(Collected data)
──────────────────────────────

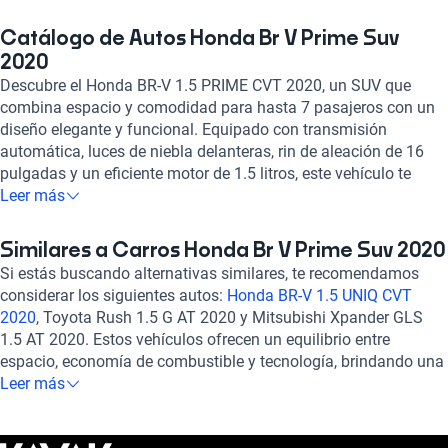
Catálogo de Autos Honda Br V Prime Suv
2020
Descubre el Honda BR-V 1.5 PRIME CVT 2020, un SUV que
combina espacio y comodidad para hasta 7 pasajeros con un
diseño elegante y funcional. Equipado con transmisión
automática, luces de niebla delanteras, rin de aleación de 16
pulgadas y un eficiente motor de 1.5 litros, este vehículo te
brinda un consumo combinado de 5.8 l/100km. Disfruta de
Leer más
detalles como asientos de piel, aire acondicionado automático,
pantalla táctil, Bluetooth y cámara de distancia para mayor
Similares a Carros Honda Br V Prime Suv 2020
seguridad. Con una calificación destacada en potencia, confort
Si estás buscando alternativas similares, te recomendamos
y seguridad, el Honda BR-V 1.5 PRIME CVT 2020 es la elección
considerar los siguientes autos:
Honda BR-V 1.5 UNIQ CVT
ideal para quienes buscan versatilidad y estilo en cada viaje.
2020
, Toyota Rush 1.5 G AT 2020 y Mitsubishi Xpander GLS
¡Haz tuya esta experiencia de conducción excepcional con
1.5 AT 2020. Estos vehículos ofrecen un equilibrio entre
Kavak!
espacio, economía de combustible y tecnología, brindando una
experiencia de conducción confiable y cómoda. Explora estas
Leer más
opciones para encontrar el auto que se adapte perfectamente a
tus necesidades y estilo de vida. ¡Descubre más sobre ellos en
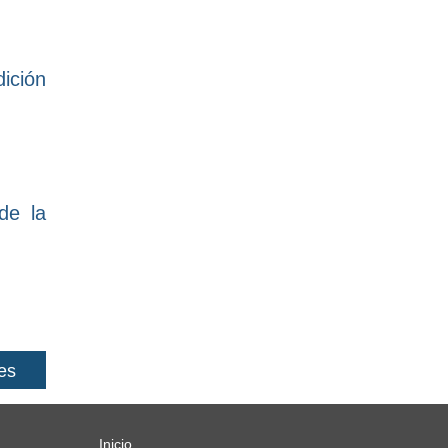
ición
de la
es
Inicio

──────────────────────────────

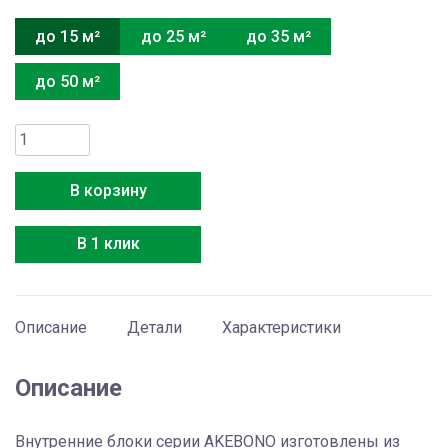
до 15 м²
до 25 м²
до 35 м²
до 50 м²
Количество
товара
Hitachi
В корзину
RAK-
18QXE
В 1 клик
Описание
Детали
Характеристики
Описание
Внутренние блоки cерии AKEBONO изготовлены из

──────────────────────────────

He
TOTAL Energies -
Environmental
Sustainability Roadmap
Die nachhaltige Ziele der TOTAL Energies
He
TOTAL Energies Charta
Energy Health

──────────────────────────────

__WORK TASK__: Taking the line with "Catálogo de Autos Honda Br V Prime Suv" as the first and the line with "pulgadas y un" as the last, retype that stretch of the data above exactly, with no other lines.

__OUTPUT BELOW__:
Catálogo de Autos Honda Br V Prime Suv
2020
Descubre el Honda BR-V 1.5 PRIME CVT 2020, un SUV que
combina espacio y comodidad para hasta 7 pasajeros con un
diseño elegante y funcional. Equipado con transmisión
automática, luces de niebla delanteras, rin de aleación de 16
pulgadas y un eficiente motor de 1.5 litros, este vehículo te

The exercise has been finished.